Posted on 7/4/18 at 9:05 am to magildachunks
Posted on 7/4/18 at 9:05 am to magildachunks
Political stuff aside - since mentioning it instantly polarizes people - TLJ was still terrible, for reasons I have elaborated before, but shall do again since it is therapeutic for me:
-The First Order was played completely for laughs, thus removing any sense of threat when we see them on screen. Hux is a buffoon. Kylo Ren has already been beaten by Rey. Why is anyone afraid of them? Imagine if, in the climactic scene of Empire Strikes Back, Luke, having not completed his Jedi training with Yoda, nonetheless beat the crap out of Darth Vader. How excited would anyone have been for RotJ then? What would have been the point? The entire purpose of the second act of a story is to make it seem like the antagonist is too much for the protagonist to overcome and set up the final showdown. “Subverting expectations” by not doing that does leave your audience thinking, “Wow, I didn’t see that coming,” but not in a good way.

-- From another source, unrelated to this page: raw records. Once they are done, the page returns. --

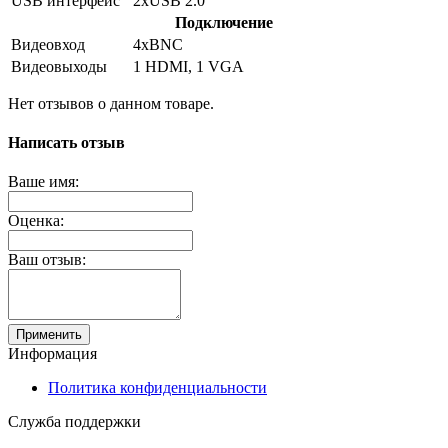
USB интерфейс
2хUSB 2.0
Подключение
Видеовход
4хBNC
Видеовыходы
1 HDMI, 1 VGA
Нет отзывов о данном товаре.
Написать отзыв
Ваше имя:
Оценка:
Ваш отзыв:
Применить
Информация
Политика конфиденциальности
Служба поддержки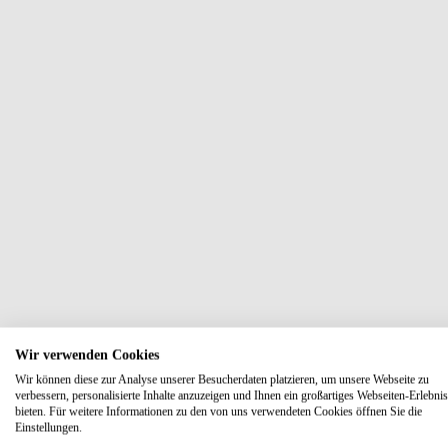
Wir verwenden Cookies
Wir können diese zur Analyse unserer Besucherdaten platzieren, um unsere Webseite zu
verbessern, personalisierte Inhalte anzuzeigen und Ihnen ein großartiges Webseiten-Erlebnis
bieten. Für weitere Informationen zu den von uns verwendeten Cookies öffnen Sie die
Einstellungen.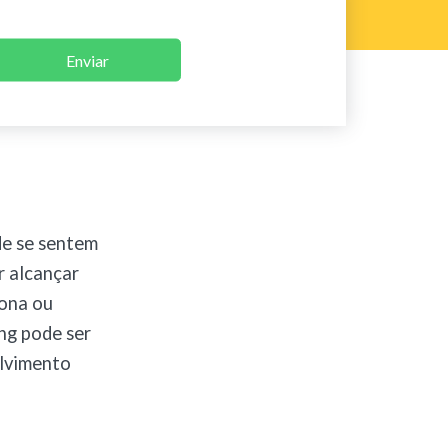
Enviar
de se sentem
r alcançar
iona ou
ng pode ser
olvimento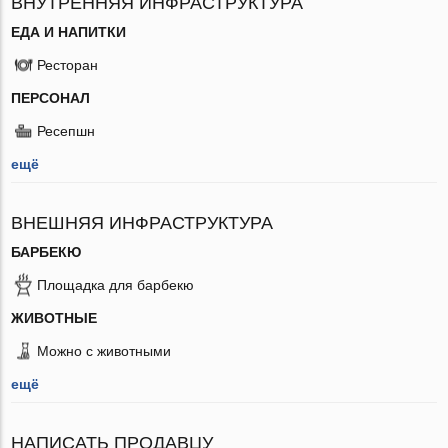
ВНУТРЕННЯЯ ИНФРАСТРУКТУРА
ЕДА И НАПИТКИ
Ресторан
ПЕРСОНАЛ
Ресепшн
ещё
ВНЕШНЯЯ ИНФРАСТРУКТУРА
БАРБЕКЮ
Площадка для барбекю
ЖИВОТНЫЕ
Можно с животными
ещё
НАПИСАТЬ ПРОДАВЦУ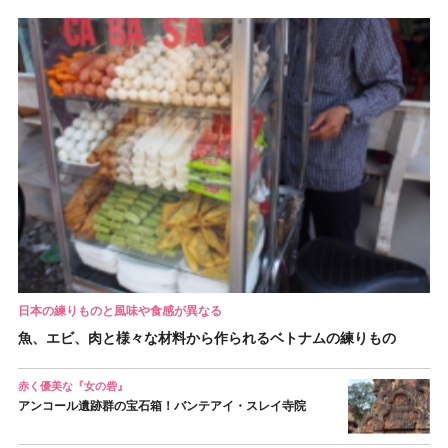
日本の練りものと風味や食感が異なる
魚、エビ、肉と様々な材料から作られるベトナムの練りもの
赤く優美な『女の砦』
アンコール遺跡群の宝石箱！バンテアイ・スレイ寺院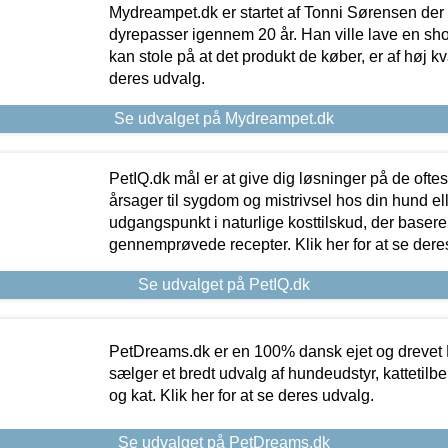
Mydreampet.dk er startet af Tonni Sørensen der
dyrepasser igennem 20 år. Han ville lave en sh
kan stole på at det produkt de køber, er af høj kval
deres udvalg.
Se udvalget på Mydreampet.dk
PetIQ.dk mål er at give dig løsninger på de oft
årsager til sygdom og mistrivsel hos din hund el
udgangspunkt i naturlige kosttilskud, der basere
gennemprøvede recepter. Klik her for at se dere
Se udvalget på PetIQ.dk
PetDreams.dk er en 100% dansk ejet og drevet 
sælger et bredt udvalg af hundeudstyr, kattetilbe
og kat. Klik her for at se deres udvalg.
Se udvalget på PetDreams.dk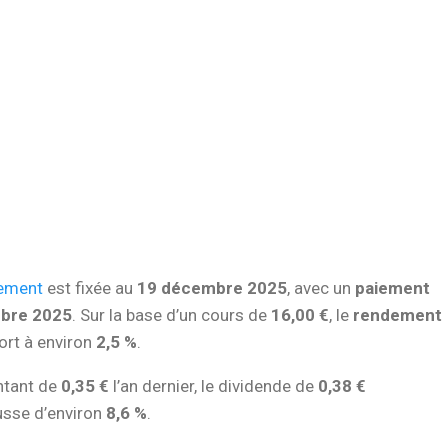
hement
est fixée au
19 décembre 2025
, avec un
paiement
bre 2025
. Sur la base d’un cours de
16,00 €
, le
rendement
ort à environ
2,5 %
.
ntant de
0,35 €
l’an dernier, le dividende de
0,38 €
usse d’environ
8,6 %
.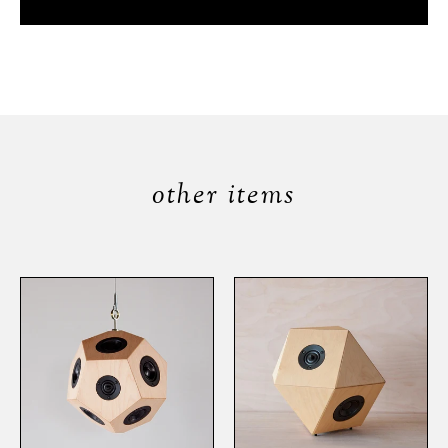
other items
scenery
sight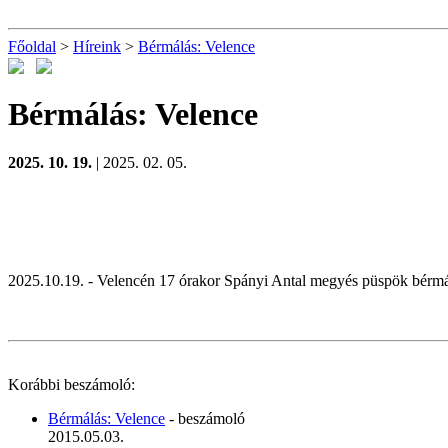
Főoldal
>
Híreink
>
Bérmálás: Velence
Bérmálás: Velence
2025. 10. 19.
| 2025. 02. 05.
2025.10.19. - Velencén 17 órakor Spányi Antal megyés püspök bérm
Korábbi beszámoló:
Bérmálás: Velence
- beszámoló
2015.05.03.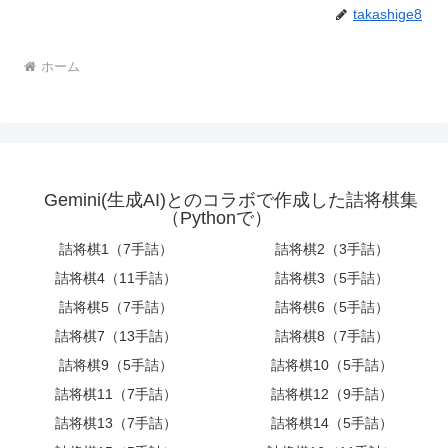
takashige8
ホーム
Gemini(生成AI)とのコラボで作成した詰将棋集
（Pythonで）
詰将棋1（7手詰）
詰将棋2（3手詰）
詰将棋4（11手詰）
詰将棋3（5手詰）
詰将棋5（7手詰）
詰将棋6（5手詰）
詰将棋7（13手詰）
詰将棋8（7手詰）
詰将棋9（5手詰）
詰将棋10（5手詰）
詰将棋11（7手詰）
詰将棋12（9手詰）
詰将棋13（7手詰）
詰将棋14（5手詰）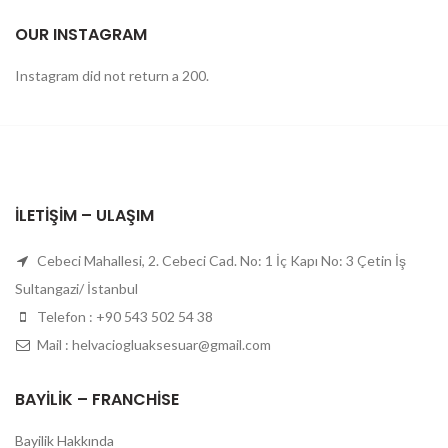
OUR INSTAGRAM
Instagram did not return a 200.
İLETIŞIM – ULAŞIM
Cebeci Mahallesi, 2. Cebeci Cad. No: 1 İç Kapı No: 3 Çetin İş
Sultangazi/ İstanbul
Telefon : +90 543 502 54 38
Mail : helvaciogluaksesuar@gmail.com
BAYILIK – FRANCHISE
Bayilik Hakkında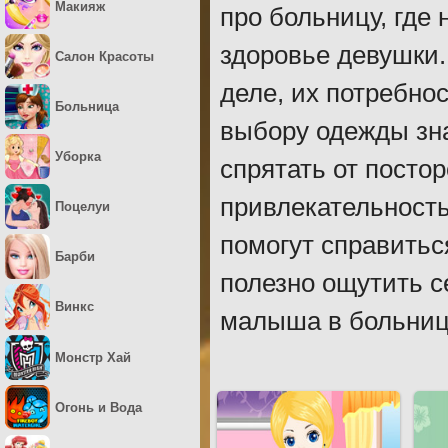
Макияж
про больницу, где
здоровье девушки
Салон Красоты
деле, их потребно
Больница
выбору одежды зна
Уборка
спрятать от постор
привлекательност
Поцелуи
помогут справиться
Барби
полезно ощутить с
Винкс
малыша в больниц
Монстр Хай
Огонь и Вода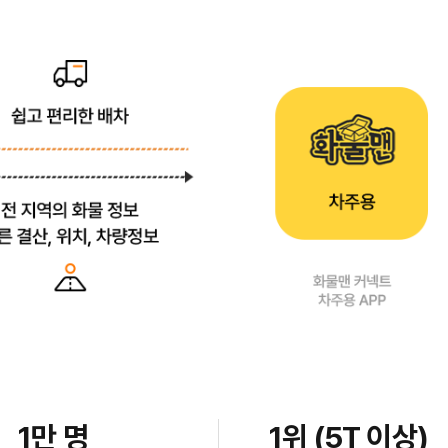
1만 명
1위 (5T 이상)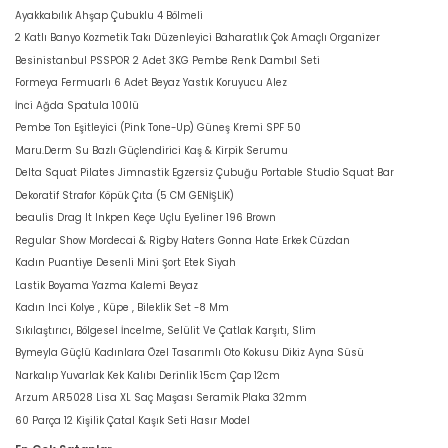
Ayakkabılık Ahşap Çubuklu 4 Bölmeli
2 Katlı Banyo Kozmetik Takı Düzenleyici Baharatlık Çok Amaçlı Organizer
Besinistanbul PSSPOR 2 Adet 3KG Pembe Renk Dambıl Seti
Formeya Fermuarlı 6 Adet Beyaz Yastık Koruyucu Alez
İnci Ağda Spatula 100lü
Pembe Ton Eşitleyici (Pink Tone-Up) Güneş Kremi SPF 50
Maru.Derm Su Bazlı Güçlendirici Kaş & Kirpik Serumu
Delta Squat Pilates Jimnastik Egzersiz Çubuğu Portable Studio Squat Bar
Dekoratif Strafor Köpük Çıta (5 CM GENİŞLİK)
beaulis Drag It Inkpen Keçe Uçlu Eyeliner 196 Brown
Regular Show Mordecai & Rigby Haters Gonna Hate Erkek Cüzdan
Kadın Puantiye Desenli Mini Şort Etek Siyah
Lastik Boyama Yazma Kalemi Beyaz
Kadın Inci Kolye , Küpe , Bileklik Set -8 Mm
Sıkılaştırıcı, Bölgesel İncelme, Selülit Ve Çatlak Karşıtı, Slim
Bymeyla Güçlü Kadınlara Özel Tasarımlı Oto Kokusu Dikiz Ayna Süsü
Narkalıp Yuvarlak Kek Kalıbı Derinlik 15cm Çap 12cm
Arzum AR5028 Lisa XL Saç Maşası Seramik Plaka 32mm
60 Parça 12 Kişilik Çatal Kaşık Seti Hasır Model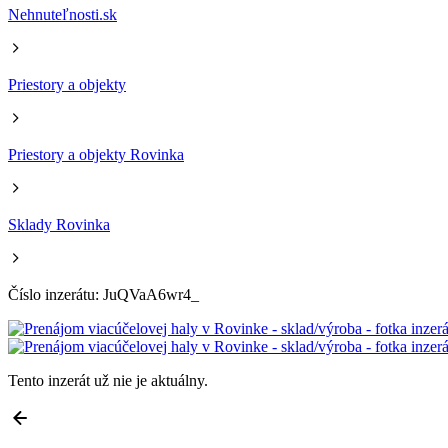
Nehnuteľnosti.sk
Priestory a objekty
Priestory a objekty Rovinka
Sklady Rovinka
Číslo inzerátu: JuQVaA6wr4_
Tento inzerát už nie je aktuálny.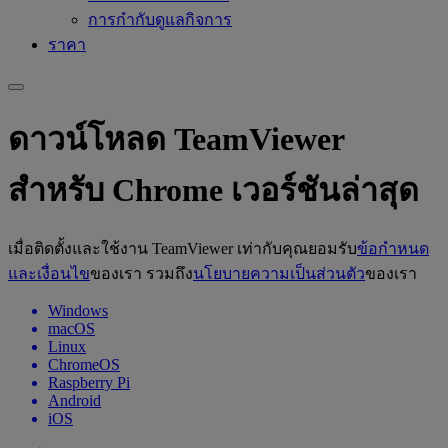
การกำกับดูแลกิจการ
ราคา
ดาวน์โหลด TeamViewer
สำหรับ Chrome เวอร์ชันล่าสุด
เมื่อติดตั้งและใช้งาน TeamViewer เท่ากับคุณยอมรับ
ข้อกำหนด
และเงื่อนไข
ของเรา รวมถึง
นโยบายความเป็นส่วนตัว
ของเรา
Windows
macOS
Linux
ChromeOS
Raspberry Pi
Android
iOS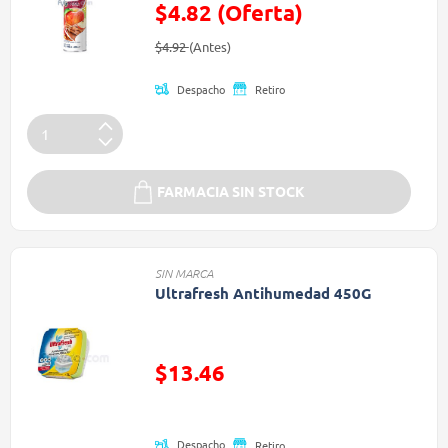
$4.82 (Oferta)
Precio reducido de
(Oferta)
$4.92
(Antes)
Despacho
Retiro
FARMACIA SIN STOCK
SIN MARCA
Ultrafresh Antihumedad 450G
Precio reducido de
$13.46
(Oferta)
Despacho
Retiro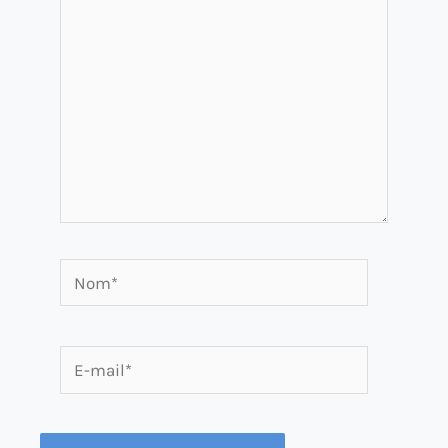
Nom*
E-
mail*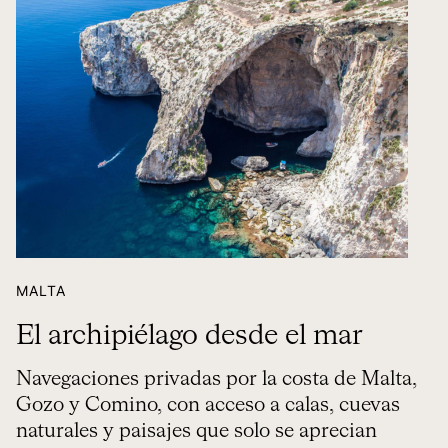
MALTA
El archipiélago desde el mar
Navegaciones privadas por la costa de Malta,
Gozo y Comino, con acceso a calas, cuevas
naturales y paisajes que solo se aprecian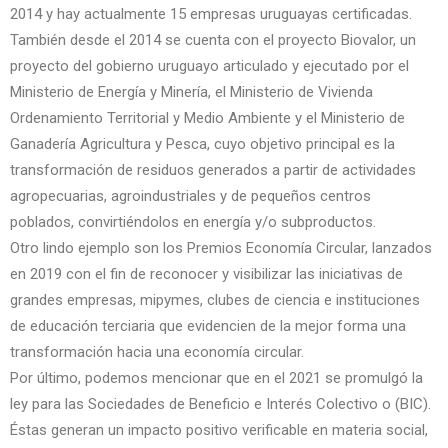
2014 y hay actualmente 15 empresas uruguayas certificadas.
También desde el 2014 se cuenta con el proyecto Biovalor, un
proyecto del gobierno uruguayo articulado y ejecutado por el
Ministerio de Energía y Minería, el Ministerio de Vivienda
Ordenamiento Territorial y Medio Ambiente y el Ministerio de
Ganadería Agricultura y Pesca, cuyo objetivo principal es la
transformación de residuos generados a partir de actividades
agropecuarias, agroindustriales y de pequeños centros
poblados, convirtiéndolos en energía y/o subproductos.
Otro lindo ejemplo son los Premios Economía Circular, lanzados
en 2019 con el fin de reconocer y visibilizar las iniciativas de
grandes empresas, mipymes, clubes de ciencia e instituciones
de educación terciaria que evidencien de la mejor forma una
transformación hacia una economía circular.
Por último, podemos mencionar que en el 2021 se promulgó la
ley para las Sociedades de Beneficio e Interés Colectivo o (BIC).
Éstas generan un impacto positivo verificable en materia social,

-The original trilogy had the benefit of no pre-existing backstory, so it was possible for them to be very vague with the setup. There is an Empire. They are bad and control the galaxy. At some point in the past there was a Republic that was good and which was defended by the Jedi, who were super good. Now there are Rebels fighting to restore the Republic, and the Jedi are (almost completely) gone. That’s all we needed. No specifics. Broad strokes got us where we needed to be to enjoy the story. The sequel trilogy, however, most assuredly does not have that luxury. We already know and love these characters. We know what they were fighting for and that they ultimately achieved their goals. These are not things that can be ignored, except that the sequel trilogy almost completely attempts to do that, and in the rare instances that it doesn’t, it shits all over what the original trilogy set up. Han Solo’s character arc from ANH to RotJ is that he learns to trust others and believe in something more than just himself. Except that apparently he didn’t, because he went right back to being a smuggler again when the final battle was done. Luke’s battle to restore the Jedi to the galaxy is the entire fricking point of the original trilogy. They didn’t call the third act “End of the Empire” or “Emperor’s Fall” or anything like that, they fricking named it Return of the Motherfricking Jedi. So it pisses off fans not a little when the sequel trilogy reveals that that victory was actually a failure, and Luke himself is not the awesome Jedi we saw him as at the end of RotMJ, but is instead a bitter old man who has decided that Jedi are stupid and the whole thing was a bad idea. And then Force Ghost Yoda shows up andinexplicably fricking agrees with him. If Yoda believed that the Jedi needed to die out, why go to all the trouble to train Luke as one in the original trilogy? Why not just show him the right way to hold a lightsaber and leave it at that?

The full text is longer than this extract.